§ **RECORDS SHOWN**:
● ● ● ● ● ● ●
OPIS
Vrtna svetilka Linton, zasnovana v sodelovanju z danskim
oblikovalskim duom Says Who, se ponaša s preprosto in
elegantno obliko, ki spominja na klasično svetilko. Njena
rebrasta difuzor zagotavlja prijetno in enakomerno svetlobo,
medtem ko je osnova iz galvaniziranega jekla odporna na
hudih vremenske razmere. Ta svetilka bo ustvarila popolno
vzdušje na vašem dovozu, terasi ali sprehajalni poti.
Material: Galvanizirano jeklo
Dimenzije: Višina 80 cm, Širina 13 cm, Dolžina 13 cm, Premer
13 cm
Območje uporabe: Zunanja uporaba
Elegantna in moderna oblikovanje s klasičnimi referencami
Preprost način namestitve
● ● ● ● ● ● ●
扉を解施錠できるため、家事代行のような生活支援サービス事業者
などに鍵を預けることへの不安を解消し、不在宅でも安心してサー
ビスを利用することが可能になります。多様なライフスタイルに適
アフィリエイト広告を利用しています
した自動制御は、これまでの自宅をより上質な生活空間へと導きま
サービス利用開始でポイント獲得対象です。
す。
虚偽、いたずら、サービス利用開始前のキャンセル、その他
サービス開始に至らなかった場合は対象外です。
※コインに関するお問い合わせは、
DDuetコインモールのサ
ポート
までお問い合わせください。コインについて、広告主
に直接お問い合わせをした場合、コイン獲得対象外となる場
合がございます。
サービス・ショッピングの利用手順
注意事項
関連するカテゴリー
● ● ● ● ● ● ●
§ **DESCRIPTION OF THE TASK**: Every line in the data above that includes the word "svetilka" should be copied.

§ **SOLUTION**:
Vrtna svetilka Linton, zasnovana v sodelovanju z danskim
hudih vremenske razmere. Ta svetilka bo ustvarila popolno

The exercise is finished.